BEGIN PROVIDED DATA

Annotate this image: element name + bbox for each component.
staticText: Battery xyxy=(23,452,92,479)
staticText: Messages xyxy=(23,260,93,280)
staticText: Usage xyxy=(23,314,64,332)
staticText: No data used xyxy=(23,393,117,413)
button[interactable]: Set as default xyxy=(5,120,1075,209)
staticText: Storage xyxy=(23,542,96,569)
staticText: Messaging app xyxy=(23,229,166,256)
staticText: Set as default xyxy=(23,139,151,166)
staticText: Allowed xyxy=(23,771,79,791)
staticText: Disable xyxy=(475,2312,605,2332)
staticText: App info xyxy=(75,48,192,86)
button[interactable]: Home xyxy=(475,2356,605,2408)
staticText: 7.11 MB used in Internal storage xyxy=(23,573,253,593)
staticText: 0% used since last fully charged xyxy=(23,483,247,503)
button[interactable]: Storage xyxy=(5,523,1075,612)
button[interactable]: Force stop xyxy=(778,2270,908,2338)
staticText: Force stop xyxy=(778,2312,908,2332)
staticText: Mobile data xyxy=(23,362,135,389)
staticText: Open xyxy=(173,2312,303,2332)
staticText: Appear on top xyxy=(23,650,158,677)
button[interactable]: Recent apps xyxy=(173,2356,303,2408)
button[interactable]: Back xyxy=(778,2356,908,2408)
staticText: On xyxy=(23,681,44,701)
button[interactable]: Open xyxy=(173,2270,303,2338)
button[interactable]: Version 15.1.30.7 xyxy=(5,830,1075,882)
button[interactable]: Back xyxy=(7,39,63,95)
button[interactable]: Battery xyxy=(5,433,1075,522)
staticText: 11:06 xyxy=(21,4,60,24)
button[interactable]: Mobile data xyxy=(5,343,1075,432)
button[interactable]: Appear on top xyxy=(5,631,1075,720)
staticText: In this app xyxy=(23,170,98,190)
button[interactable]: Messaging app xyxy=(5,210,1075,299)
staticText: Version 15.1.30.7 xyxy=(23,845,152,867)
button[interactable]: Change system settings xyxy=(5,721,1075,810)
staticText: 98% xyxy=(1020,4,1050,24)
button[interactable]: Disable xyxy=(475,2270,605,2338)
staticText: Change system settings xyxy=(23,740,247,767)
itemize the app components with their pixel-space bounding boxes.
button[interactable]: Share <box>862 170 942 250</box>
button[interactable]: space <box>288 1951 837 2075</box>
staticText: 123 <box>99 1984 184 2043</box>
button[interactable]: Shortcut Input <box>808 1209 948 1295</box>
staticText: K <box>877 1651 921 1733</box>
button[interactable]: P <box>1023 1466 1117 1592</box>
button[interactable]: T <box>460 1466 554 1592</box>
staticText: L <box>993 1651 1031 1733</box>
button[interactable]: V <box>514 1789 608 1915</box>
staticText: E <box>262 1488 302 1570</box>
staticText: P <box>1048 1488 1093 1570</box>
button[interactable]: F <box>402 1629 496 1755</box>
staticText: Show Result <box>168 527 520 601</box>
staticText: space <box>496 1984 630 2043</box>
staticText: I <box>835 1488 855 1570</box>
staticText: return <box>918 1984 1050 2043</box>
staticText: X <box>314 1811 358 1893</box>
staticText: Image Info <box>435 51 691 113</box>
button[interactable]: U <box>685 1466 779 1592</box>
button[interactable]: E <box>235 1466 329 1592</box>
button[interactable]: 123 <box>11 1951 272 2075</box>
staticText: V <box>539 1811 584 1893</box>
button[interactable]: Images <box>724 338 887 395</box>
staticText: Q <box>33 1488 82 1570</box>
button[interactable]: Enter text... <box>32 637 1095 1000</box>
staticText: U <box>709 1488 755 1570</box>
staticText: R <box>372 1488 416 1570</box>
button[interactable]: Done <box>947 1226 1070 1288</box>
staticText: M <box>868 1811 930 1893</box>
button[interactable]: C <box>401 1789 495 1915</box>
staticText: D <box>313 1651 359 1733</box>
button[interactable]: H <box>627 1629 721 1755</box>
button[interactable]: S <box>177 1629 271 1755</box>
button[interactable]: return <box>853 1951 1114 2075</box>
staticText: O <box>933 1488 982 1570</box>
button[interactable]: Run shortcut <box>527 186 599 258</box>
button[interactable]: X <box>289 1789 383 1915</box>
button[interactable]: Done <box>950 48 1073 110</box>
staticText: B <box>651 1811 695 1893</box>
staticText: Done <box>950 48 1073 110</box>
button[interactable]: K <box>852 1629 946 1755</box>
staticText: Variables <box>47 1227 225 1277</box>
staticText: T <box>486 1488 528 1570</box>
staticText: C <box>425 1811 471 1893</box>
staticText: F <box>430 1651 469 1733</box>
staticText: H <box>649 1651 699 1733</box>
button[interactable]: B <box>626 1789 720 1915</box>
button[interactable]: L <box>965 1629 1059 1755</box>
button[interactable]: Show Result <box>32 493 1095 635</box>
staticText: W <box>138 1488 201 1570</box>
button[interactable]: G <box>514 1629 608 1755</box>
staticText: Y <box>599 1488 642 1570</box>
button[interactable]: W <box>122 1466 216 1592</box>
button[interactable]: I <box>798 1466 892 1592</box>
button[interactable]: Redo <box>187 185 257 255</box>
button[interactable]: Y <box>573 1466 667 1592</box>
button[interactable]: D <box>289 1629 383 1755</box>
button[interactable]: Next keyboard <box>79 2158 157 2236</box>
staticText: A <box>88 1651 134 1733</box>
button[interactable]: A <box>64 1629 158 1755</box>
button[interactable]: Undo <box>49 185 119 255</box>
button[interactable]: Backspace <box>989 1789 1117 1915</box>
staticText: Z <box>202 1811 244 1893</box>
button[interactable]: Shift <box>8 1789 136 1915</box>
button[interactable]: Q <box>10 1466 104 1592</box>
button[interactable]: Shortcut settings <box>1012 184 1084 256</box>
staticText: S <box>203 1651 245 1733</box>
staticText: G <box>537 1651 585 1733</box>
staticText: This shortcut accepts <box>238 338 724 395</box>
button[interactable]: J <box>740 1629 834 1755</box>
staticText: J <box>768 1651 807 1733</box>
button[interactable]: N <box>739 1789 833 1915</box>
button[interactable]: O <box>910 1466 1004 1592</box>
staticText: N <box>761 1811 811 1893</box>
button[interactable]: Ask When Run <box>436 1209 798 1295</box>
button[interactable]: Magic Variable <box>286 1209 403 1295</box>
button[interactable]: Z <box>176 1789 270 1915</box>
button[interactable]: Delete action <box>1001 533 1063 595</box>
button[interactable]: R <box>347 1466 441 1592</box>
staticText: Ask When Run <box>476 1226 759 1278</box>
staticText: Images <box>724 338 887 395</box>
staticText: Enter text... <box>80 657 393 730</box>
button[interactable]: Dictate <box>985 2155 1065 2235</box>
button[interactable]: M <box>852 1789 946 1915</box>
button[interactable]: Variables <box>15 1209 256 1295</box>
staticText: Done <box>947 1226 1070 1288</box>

END PROVIDED DATA

Go through the material and report each line that holds the string "used".

■ COMPLETED TASK:
staticText: No data used xyxy=(23,393,117,413)
staticText: 7.11 MB used in Internal storage xyxy=(23,573,253,593)
staticText: 0% used since last fully charged xyxy=(23,483,247,503)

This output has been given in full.